- Provided records -
━━━━

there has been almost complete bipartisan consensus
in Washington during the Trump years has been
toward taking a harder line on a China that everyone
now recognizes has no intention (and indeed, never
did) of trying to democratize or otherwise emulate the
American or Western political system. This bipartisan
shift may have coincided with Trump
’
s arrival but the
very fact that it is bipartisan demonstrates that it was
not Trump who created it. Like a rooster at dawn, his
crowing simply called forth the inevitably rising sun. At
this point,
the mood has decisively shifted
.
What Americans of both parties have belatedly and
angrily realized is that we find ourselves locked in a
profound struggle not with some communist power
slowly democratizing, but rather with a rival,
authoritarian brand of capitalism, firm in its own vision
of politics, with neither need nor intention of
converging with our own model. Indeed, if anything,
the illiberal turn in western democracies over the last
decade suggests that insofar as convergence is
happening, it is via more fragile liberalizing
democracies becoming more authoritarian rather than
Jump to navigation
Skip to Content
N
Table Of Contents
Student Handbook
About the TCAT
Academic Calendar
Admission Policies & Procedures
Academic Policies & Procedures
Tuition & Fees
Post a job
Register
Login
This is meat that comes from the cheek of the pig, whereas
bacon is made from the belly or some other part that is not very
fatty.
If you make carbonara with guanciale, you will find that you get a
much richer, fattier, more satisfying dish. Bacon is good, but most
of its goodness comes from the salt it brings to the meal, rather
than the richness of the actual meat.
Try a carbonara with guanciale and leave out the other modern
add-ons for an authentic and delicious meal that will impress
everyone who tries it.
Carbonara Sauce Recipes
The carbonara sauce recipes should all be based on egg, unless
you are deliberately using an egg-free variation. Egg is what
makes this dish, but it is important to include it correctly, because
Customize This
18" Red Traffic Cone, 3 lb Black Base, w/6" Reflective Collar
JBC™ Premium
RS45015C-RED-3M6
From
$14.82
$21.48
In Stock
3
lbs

━━━━

Check the data for the word "bipartisan" and pull out the lines that have it.

there has been almost complete bipartisan consensus
American or Western political system. This bipartisan
very fact that it is bipartisan demonstrates that it was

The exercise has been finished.